Così i tre partirono insieme alla volta di Bagdad. Il Califfo trovò nei suoi vestiti non solo la scatola con la polvere magica, ma anche il suo borsellino d’oro. Poté così comprare nel borgo più vicino ciò che era necessario al loro viaggio. Presto raggiunsero dunque le porte di Bagdad. Qui l’arrivo del Califfo suscitò enorme meraviglia. Lo si era dato per morto, e il popolo era ora straordinariamente felice di riavere il suo amato sovrano.

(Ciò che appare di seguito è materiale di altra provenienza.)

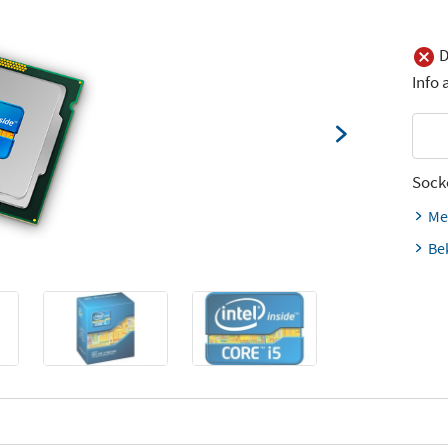
D
Info
Sock
Me
Be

Tanto più divampò in tutti l’odio per l’ingannatore Mizra. Irruppero nel palazzo e imprigionarono il vecchio stregone e suo figlio. Il Califfo spedì il vecchio in quella stessa stanza del castello diroccato dove la principessa aveva abitato quando era Civetta, e lì lo lasciò. Al figlio invece, che nulla sapeva delle malefiche arti del padre, il Califfo concesse di scegliere tra due cose: o morire o sniffare la polvere magica. Quando Mizra decise per l’ultima, il Califfo gli diede la scatola. Una brava sniffatina e la parola magica lo tramutò in Cicogna. Il Califfo lo fece rinchiudere in una gabbia di ferro che poi ordinò di appendere nel suo giardino.
A lungo e felice visse il Califfo con la principessa sua sposa. Le sue ore più gaie erano sempre quelle in cui il Granvisir al pomeriggio andava a trovarlo. Allora parlavano spesso della loro avventura cicognesca, e quando il Califfo era di umore particolarmente allegro, faceva l’imitazione del Visir nei panni della Cicogna: andava su e giù tutto serio per la stanza coi piedi rigidi, schiamazzava e agitando le braccia come fossero ali, diceva “MU.. MU.. ” come un tempo aveva fatto il Visir quando invano si era rivolto a Oriente. Per la signora Califfa e i suoi figli questo spettacolo era ogni volta un gran divertimento. Ma se il Califfo la tirava troppo in lungo con quei monosillabici schiamazzi, allora il Visir ridendo lo minacciava di rivelare alla signora Califfa cosa si fossero detti dietro quella porta, a proposito della Principessa Civetta.